*** Opening Entries provided ***

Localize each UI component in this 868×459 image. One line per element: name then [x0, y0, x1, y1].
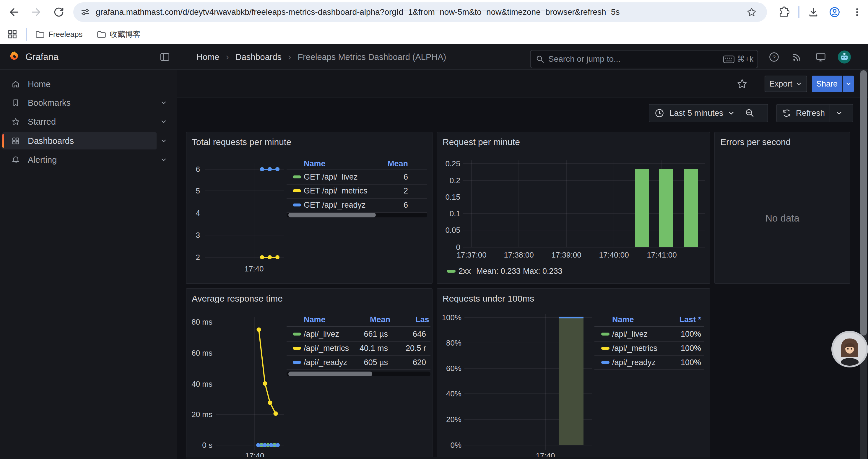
y-axis-tick: 100%	[437, 313, 462, 323]
chevron-down-icon[interactable]	[160, 137, 167, 144]
breadcrumb-item[interactable]: Freeleaps Metrics Dashboard (ALPHA)	[298, 52, 446, 62]
time-range-label: Last 5 minutes	[670, 108, 723, 118]
share-menu-button[interactable]	[843, 76, 854, 92]
breadcrumb-item[interactable]: Home	[196, 52, 219, 62]
url-text[interactable]: grafana.mathmast.com/d/deytv4rwavabkb/fr…	[96, 2, 620, 22]
download-icon	[807, 6, 819, 18]
refresh-button[interactable]: Refresh	[777, 104, 825, 122]
time-range-picker[interactable]: Last 5 minutes	[649, 104, 768, 122]
refresh-icon	[782, 108, 792, 118]
y-axis-tick: 40%	[437, 389, 462, 399]
reload-button[interactable]	[50, 4, 67, 21]
bookmarks-bar: Freeleaps收藏博客	[0, 24, 868, 44]
grafana-brand[interactable]: Grafana	[25, 44, 59, 70]
forward-button[interactable]	[28, 4, 45, 21]
kiosk-button[interactable]	[813, 49, 829, 65]
sidebar-item-label: Alerting	[28, 151, 57, 168]
bookmark-star-icon[interactable]	[746, 7, 757, 18]
legend-series-pill[interactable]	[601, 347, 610, 350]
legend-series-name[interactable]: 2xx	[459, 266, 471, 276]
search-shortcut: ⌘+k	[737, 51, 753, 68]
share-button[interactable]: Share	[812, 76, 842, 92]
header-divider	[756, 76, 756, 92]
chevron-down-icon	[795, 80, 802, 88]
search-input[interactable]: Search or jump to... ⌘+k	[530, 50, 758, 68]
extensions-button[interactable]	[775, 4, 792, 21]
chevron-down-icon[interactable]	[160, 156, 167, 163]
apps-grid-icon	[7, 29, 18, 40]
legend-scrollbar-thumb[interactable]	[288, 371, 372, 376]
screen: grafana.mathmast.com/d/deytv4rwavabkb/fr…	[0, 0, 868, 459]
legend-column-header[interactable]: Last *	[613, 315, 701, 325]
grafana-logo[interactable]	[8, 51, 21, 63]
legend-series-pill[interactable]	[601, 333, 610, 335]
sidebar-item-starred[interactable]: Starred	[2, 113, 157, 130]
sidebar-item-label: Home	[28, 76, 51, 93]
chart-requests-under-100ms: 100%80%60%40%20%0%17:40NameLast */api/_l…	[437, 289, 710, 458]
rss-icon	[792, 52, 803, 63]
legend-series-pill[interactable]	[293, 203, 301, 206]
chevron-down-icon[interactable]	[160, 99, 167, 106]
chart-total-requests-per-minute: 6543217:40NameMeanGET /api/_livez6GET /a…	[186, 132, 432, 283]
refresh-label: Refresh	[796, 108, 825, 118]
user-avatar[interactable]	[837, 50, 851, 64]
scrollbar-thumb[interactable]	[860, 70, 867, 335]
sidebar-item-dashboards[interactable]: Dashboards	[2, 132, 157, 150]
back-icon	[8, 6, 20, 18]
sidebar-item-home[interactable]: Home	[2, 76, 157, 93]
legend-mean-stat: Mean: 0.233	[476, 266, 521, 276]
sidebar-item-bookmarks[interactable]: Bookmarks	[2, 94, 157, 111]
panel-average-response-time[interactable]: Average response time 80 ms60 ms40 ms20 …	[186, 288, 433, 459]
star-dashboard-button[interactable]	[735, 76, 750, 92]
profile-button[interactable]	[826, 4, 843, 21]
downloads-button[interactable]	[805, 4, 822, 21]
clock-icon	[654, 108, 665, 119]
legend-max-stat: Max: 0.233	[523, 266, 562, 276]
dock-menu-button[interactable]	[157, 49, 173, 65]
legend-column-header[interactable]: Mean	[319, 159, 408, 169]
y-axis-tick: 0.15	[437, 192, 460, 202]
legend-series-pill[interactable]	[601, 361, 610, 364]
svg-text:?: ?	[773, 54, 776, 61]
bar-2xx	[659, 169, 673, 247]
panel-total-requests-per-minute[interactable]: Total requests per minute 6543217:40Name…	[186, 132, 433, 284]
panel-request-per-minute[interactable]: Request per minute 2xx Mean: 0.233 Max: …	[437, 132, 710, 284]
legend-row-separator	[594, 369, 704, 370]
refresh-interval-button[interactable]	[830, 104, 848, 122]
bookmark-folder[interactable]: 收藏博客	[96, 29, 141, 40]
bar-2xx	[635, 169, 649, 247]
legend-series-pill[interactable]	[293, 175, 301, 178]
apps-grid-button[interactable]	[5, 27, 20, 41]
chevron-down-icon[interactable]	[160, 118, 167, 125]
help-button[interactable]: ?	[766, 49, 782, 65]
monitor-icon	[815, 51, 827, 63]
legend-2xx-pill[interactable]	[447, 270, 456, 273]
breadcrumb-item[interactable]: Dashboards	[236, 52, 282, 62]
keyboard-icon	[723, 55, 735, 64]
gridline-v	[471, 160, 472, 247]
gridline-v	[566, 160, 567, 247]
sidebar-item-alerting[interactable]: Alerting	[2, 151, 157, 168]
browser-menu-button[interactable]	[848, 4, 866, 21]
panel-errors-per-second[interactable]: Errors per second No data	[714, 132, 850, 284]
legend-series-pill[interactable]	[293, 189, 301, 192]
legend-header-underline	[594, 326, 704, 327]
y-axis-tick: 0.25	[437, 159, 460, 169]
legend-column-header[interactable]: Mean	[302, 315, 390, 325]
back-button[interactable]	[5, 4, 23, 21]
sidebar: HomeBookmarksStarredDashboardsAlerting	[0, 70, 177, 459]
panel-requests-under-100ms[interactable]: Requests under 100ms 100%80%60%40%20%0%1…	[437, 288, 710, 459]
legend-scrollbar-thumb[interactable]	[288, 213, 376, 218]
news-button[interactable]	[789, 49, 805, 65]
dashboards-icon	[11, 136, 20, 145]
export-button[interactable]: Export	[765, 76, 807, 92]
legend-column-header[interactable]: Las	[415, 315, 429, 325]
breadcrumb-separator: ›	[287, 52, 291, 62]
floating-assistant-avatar[interactable]	[831, 330, 868, 368]
zoom-out-button[interactable]	[740, 104, 759, 122]
bookmark-folder[interactable]: Freeleaps	[35, 30, 83, 39]
tune-icon[interactable]	[80, 7, 90, 17]
folder-icon	[96, 30, 106, 39]
address-bar[interactable]: grafana.mathmast.com/d/deytv4rwavabkb/fr…	[73, 2, 767, 22]
y-axis-tick: 0.05	[437, 225, 460, 235]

*** Closing Entries provided ***

▸ To do:
Check each line above for the word "text" and say how many have it, with nothing else.

▸ Written solution:
2